Scientific classification
- Kingdom: Animalia
- Phylum: Chordata
- Class: Aves
- Order: Strigiformes
- Family: Strigidae
- Genus: Otus
- Species: O. megalotis
- Binomial name: Otus megalotis (Walden, 1875)

= Philippine scops owl =

- Genus: Otus
- Species: megalotis
- Authority: (Walden, 1875)
- Conservation status: LC

Species of owl

The Philippine scops owl (Otus megalotis), also Luzon lowland scops owl is a common owl, endemic to the Philippines, belonging to the family of the typical owls Strigidae. Other common names include "Otus Whitehead", "Whitehead scops owl" and "Luzon lowland scops owl". Everett's scops owl (O. everetti) and Negros scops owls (O. nigrorum) were formerly considered conspecific but are now classified as separate species.

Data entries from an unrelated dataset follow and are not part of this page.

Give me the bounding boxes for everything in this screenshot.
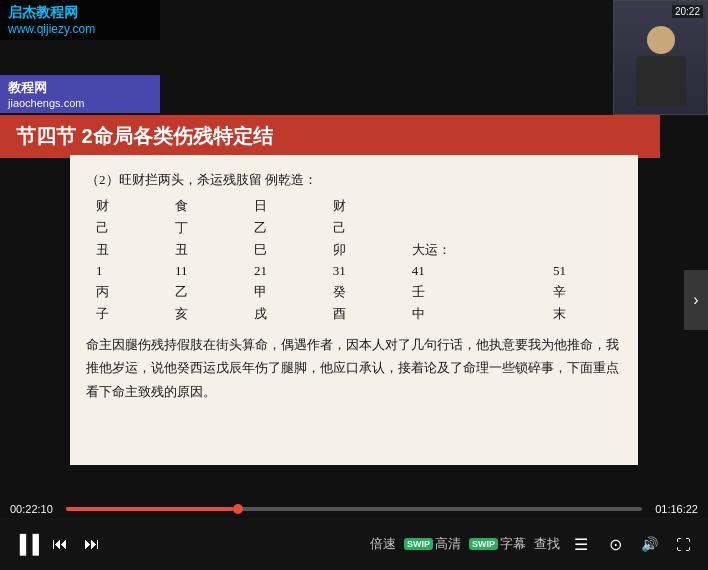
volume-button[interactable]: 🔊 <box>636 531 662 557</box>
row1-c4: 己 <box>323 217 402 239</box>
row5-c3: 戌 <box>244 303 323 325</box>
controls-bar: ▐▐ ⏮ ⏭ 倍速 SWIP 高清 SWIP 字幕 查找 ☰ ⊙ <box>0 518 708 570</box>
cast-button[interactable]: ⊙ <box>602 531 628 557</box>
play-pause-icon: ▐▐ <box>13 534 39 555</box>
section-title-bar: 节四节 2命局各类伤残特定结 <box>0 115 660 158</box>
watermark-title-2: 教程网 <box>8 79 152 97</box>
swip-badge-1: SWIP <box>404 538 433 550</box>
watermark-url-2: jiaochengs.com <box>8 97 152 109</box>
playlist-button[interactable]: ☰ <box>568 531 594 557</box>
row2-c5: 大运： <box>402 239 543 261</box>
table-row-4: 丙 乙 甲 癸 壬 辛 <box>86 281 622 303</box>
row3-c1: 1 <box>86 261 165 281</box>
row3-c4: 31 <box>323 261 402 281</box>
thumbnail: 20:22 <box>613 0 708 115</box>
row5-c1: 子 <box>86 303 165 325</box>
person-head <box>647 26 675 54</box>
row4-c5: 壬 <box>402 281 543 303</box>
row3-c3: 21 <box>244 261 323 281</box>
row4-c2: 乙 <box>165 281 244 303</box>
row2-c1: 丑 <box>86 239 165 261</box>
person-body <box>636 56 686 106</box>
row4-c4: 癸 <box>323 281 402 303</box>
table-row-3: 1 11 21 31 41 51 <box>86 261 622 281</box>
prev-button[interactable]: ⏮ <box>48 532 72 556</box>
content-table: 财 食 日 财 己 丁 乙 己 丑 丑 巳 卯 大运： 1 11 21 <box>86 195 622 325</box>
play-pause-button[interactable]: ▐▐ <box>12 530 40 558</box>
header-cai: 财 <box>86 195 165 217</box>
subtitle-badge[interactable]: SWIP 字幕 <box>469 535 526 553</box>
row2-c2: 丑 <box>165 239 244 261</box>
watermark-bar-1: 启杰教程网 www.qijiezy.com <box>0 0 160 40</box>
fullscreen-button[interactable]: ⛶ <box>670 531 696 557</box>
subtitle-label: 字幕 <box>500 535 526 553</box>
table-row-2: 丑 丑 巳 卯 大运： <box>86 239 622 261</box>
progress-bar[interactable] <box>66 507 642 511</box>
row1-c1: 己 <box>86 217 165 239</box>
speed-button[interactable]: 倍速 <box>370 535 396 553</box>
section-title-text: 节四节 2命局各类伤残特定结 <box>16 123 273 150</box>
row2-c3: 巳 <box>244 239 323 261</box>
row3-c6: 51 <box>543 261 622 281</box>
row5-c4: 酉 <box>323 303 402 325</box>
quality-badge[interactable]: SWIP 高清 <box>404 535 461 553</box>
row3-c2: 11 <box>165 261 244 281</box>
quality-label: 高清 <box>435 535 461 553</box>
row5-c2: 亥 <box>165 303 244 325</box>
cast-icon: ⊙ <box>609 535 622 554</box>
thumbnail-time: 20:22 <box>672 5 703 18</box>
progress-dot <box>233 504 243 514</box>
search-button[interactable]: 查找 <box>534 535 560 553</box>
content-paragraph: 命主因腿伤残持假肢在街头算命，偶遇作者，因本人对了几句行话，他执意要我为他推命，… <box>86 333 622 403</box>
time-total: 01:16:22 <box>650 503 698 515</box>
watermark-url-1: www.qijiezy.com <box>8 22 152 36</box>
video-container: 启杰教程网 www.qijiezy.com 教程网 jiaochengs.com… <box>0 0 708 570</box>
next-button[interactable]: ⏭ <box>80 532 104 556</box>
arrow-right-icon: › <box>693 291 698 309</box>
row4-c1: 丙 <box>86 281 165 303</box>
next-icon: ⏭ <box>84 535 100 553</box>
prev-icon: ⏮ <box>52 535 68 553</box>
row2-c4: 卯 <box>323 239 402 261</box>
header-cai2: 财 <box>323 195 402 217</box>
table-row-5: 子 亥 戌 酉 中 末 <box>86 303 622 325</box>
header-ri: 日 <box>244 195 323 217</box>
arrow-right-button[interactable]: › <box>684 270 708 330</box>
volume-icon: 🔊 <box>641 536 658 552</box>
swip-badge-2: SWIP <box>469 538 498 550</box>
row1-c3: 乙 <box>244 217 323 239</box>
playlist-icon: ☰ <box>574 535 588 554</box>
time-elapsed: 00:22:10 <box>10 503 58 515</box>
table-row-1: 己 丁 乙 己 <box>86 217 622 239</box>
row4-c6: 辛 <box>543 281 622 303</box>
row4-c3: 甲 <box>244 281 323 303</box>
progress-area[interactable]: 00:22:10 01:16:22 <box>0 500 708 518</box>
watermark-title-1: 启杰教程网 <box>8 4 152 22</box>
header-shi: 食 <box>165 195 244 217</box>
watermark-bar-2: 教程网 jiaochengs.com <box>0 75 160 113</box>
row5-c5: 中 <box>402 303 543 325</box>
fullscreen-icon: ⛶ <box>676 536 691 553</box>
row3-c5: 41 <box>402 261 543 281</box>
progress-bar-fill <box>66 507 233 511</box>
content-area: （2）旺财拦两头，杀运残肢留 例乾造： 财 食 日 财 己 丁 乙 己 丑 丑 … <box>70 155 638 465</box>
table-row-headers: 财 食 日 财 <box>86 195 622 217</box>
row1-c2: 丁 <box>165 217 244 239</box>
content-intro: （2）旺财拦两头，杀运残肢留 例乾造： <box>86 169 622 191</box>
row5-c6: 末 <box>543 303 622 325</box>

Distinguishing features of these birds include their large upright ears from which they get their specific name megalotis, Ancient Greek for "large ears". Philippine scops owls are relatively small, sedentary birds that are naturally found in the forest understory. There are three subspecies which show variations in morphology and are distributed among different islands of the Philippine Archipelago. They are a monogamous species that offer parental care and construct their nest in tree cavities. These owls are ferocious nocturnal carnivores that feed on insects and small mammals. The IUCN Red List considers this species as Least Concern but they may be vulnerable to deforestation and fragmentation.

== Description ==
The Philippine scops owl is a fairly small-to-mid-sized species of owl, but is arguably the largest true species of scops owl. Adults measure from 23 to 28 cm. Their body mass can range from 125 to 310 g, with females often considerably larger than males. A distinguishing feature of this owl is its large ears that stand upright on its head. They also have big eyes that are dark in the center with a red/orange edge. In general, these owls are covered in dark brown feathers with dark streaks. Their ear-tufts also have a similar pattern. Their forehead is whitish and they have a dark line around their facial disc. There are three subspecies of Philippine scops owl which show three variations in morphology. The smallest subspecies, O. m. nigrorum, has a reddish-brown color, no scapular line, and no feathers on its upper feet. The medium-sized subspecies, O. m. everetti, also lacks a scapular line and feathers on its upper feet but it has a more greyish-brown color. Finally, O. m. megalotis is the largest of all three subspecies and also has a grey-brown color but it shows a scapular line and feathers on its upper feet. Other morphological differences between the subspecies can be seen in the length of the tail, the wings, the culmen and the tarsus. These traits are longer in O. m. megalotis and are shorter in O. m. nigrorum.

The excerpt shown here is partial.